Being apprehensive about going to school is normal for most children. Not knowing what to expect and being in unfamiliar surroundings may cause feelings of anxiety. Generally, concerns are raised when those feelings expand beyond normal levels of uneasiness and grow to where your child wants to completely avoid going to school. Having a plan for a smooth transition might help your child confront his fears without feeling guilty.


Awareness of some of the signs of school anxiety that a child might manifest, indicating that the fear is beyond normal anxious feelings of a new or uncertain experience, could help you manage school anxiety. Your child may become extremely distressed when it is time for school. For some children, signs such as having a panic attack are more obvious when it is time to go to school, and may disappear as soon as the perceived threat is removed. This type of school phobia may also materialize in negative behavior characterized as acting out in school.

Talking about the reasons your child has school anxiety might help to relieve some of her fears. Open conversations give your child a safe haven to voice her fears without feeling bad about those feelings. By exposing the fear, you can also provide coping mechanisms to overcome school anxiety.

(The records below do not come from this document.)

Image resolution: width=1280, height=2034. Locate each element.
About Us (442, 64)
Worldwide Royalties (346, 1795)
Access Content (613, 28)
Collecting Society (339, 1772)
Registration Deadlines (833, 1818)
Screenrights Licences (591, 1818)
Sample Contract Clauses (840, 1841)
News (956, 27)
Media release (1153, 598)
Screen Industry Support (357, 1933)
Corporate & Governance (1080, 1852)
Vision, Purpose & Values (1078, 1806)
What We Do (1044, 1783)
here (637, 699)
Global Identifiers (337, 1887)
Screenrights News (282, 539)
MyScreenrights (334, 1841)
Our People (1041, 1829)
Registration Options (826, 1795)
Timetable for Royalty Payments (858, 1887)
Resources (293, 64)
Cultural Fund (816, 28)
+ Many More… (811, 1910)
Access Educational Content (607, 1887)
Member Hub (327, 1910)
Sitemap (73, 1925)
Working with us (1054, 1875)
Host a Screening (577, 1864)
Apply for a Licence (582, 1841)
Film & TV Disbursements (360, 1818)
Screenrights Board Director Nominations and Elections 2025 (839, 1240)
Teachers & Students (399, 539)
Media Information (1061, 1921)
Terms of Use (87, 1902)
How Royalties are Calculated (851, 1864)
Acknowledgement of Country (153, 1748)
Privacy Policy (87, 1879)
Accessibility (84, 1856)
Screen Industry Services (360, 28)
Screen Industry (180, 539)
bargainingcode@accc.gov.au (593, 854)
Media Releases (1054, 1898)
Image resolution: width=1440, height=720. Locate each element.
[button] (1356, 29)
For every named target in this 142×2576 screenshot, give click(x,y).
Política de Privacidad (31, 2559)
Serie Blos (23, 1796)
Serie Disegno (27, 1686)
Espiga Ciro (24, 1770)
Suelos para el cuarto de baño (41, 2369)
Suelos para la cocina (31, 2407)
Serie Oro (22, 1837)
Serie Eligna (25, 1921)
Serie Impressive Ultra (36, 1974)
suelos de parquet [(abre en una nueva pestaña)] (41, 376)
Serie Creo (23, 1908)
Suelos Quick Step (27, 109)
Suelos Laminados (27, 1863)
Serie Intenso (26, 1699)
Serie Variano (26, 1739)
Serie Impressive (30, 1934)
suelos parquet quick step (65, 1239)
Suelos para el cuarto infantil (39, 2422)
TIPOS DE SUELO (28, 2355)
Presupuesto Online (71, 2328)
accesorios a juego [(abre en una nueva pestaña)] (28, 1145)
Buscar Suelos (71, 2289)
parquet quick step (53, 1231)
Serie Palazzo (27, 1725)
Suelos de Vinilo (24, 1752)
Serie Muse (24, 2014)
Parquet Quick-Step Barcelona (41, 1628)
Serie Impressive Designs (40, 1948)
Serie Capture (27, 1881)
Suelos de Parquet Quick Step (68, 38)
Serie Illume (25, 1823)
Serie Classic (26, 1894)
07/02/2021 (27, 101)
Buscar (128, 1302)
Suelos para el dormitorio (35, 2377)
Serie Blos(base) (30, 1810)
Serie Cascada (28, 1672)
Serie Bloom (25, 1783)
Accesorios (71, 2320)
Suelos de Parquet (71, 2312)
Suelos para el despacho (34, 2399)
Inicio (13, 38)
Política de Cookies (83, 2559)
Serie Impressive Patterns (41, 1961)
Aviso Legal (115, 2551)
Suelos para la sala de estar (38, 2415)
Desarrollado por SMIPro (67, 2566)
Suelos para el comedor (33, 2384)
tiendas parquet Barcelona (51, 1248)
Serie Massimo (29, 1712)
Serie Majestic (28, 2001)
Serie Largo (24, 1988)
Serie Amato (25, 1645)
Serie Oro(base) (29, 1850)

Another option is to use counter-avoidance tactics to gingerly help your child alleviate fears about school. You might highlight the positive characteristics about school. Also, you could discuss her favorite subject and reinforce the learning opportunities available at school to learn more.

Another approach is to meet with your child’s teacher, guidance counselor, school nurse, or any other school official who might be aware of the anxiety your child has about school. When your child sees that she has a support system in dealing with her angst, she might have an improved chance of overcoming the fear. This is especially important if your child is a victim of bullying at school. Getting ahead of the situation may help to prevent things from escalating out of control.

You might have to consider professional counseling if the anxiety increases or does not improve with other techniques. The reasons for school anxiety could be the result of other anxiety disorders that may require psychiatric therapy or medications. Simply medicating the anxiety disorder without continued support from educators and family could delay the chances for improvement, however, as it may not directly address your child's real concerns.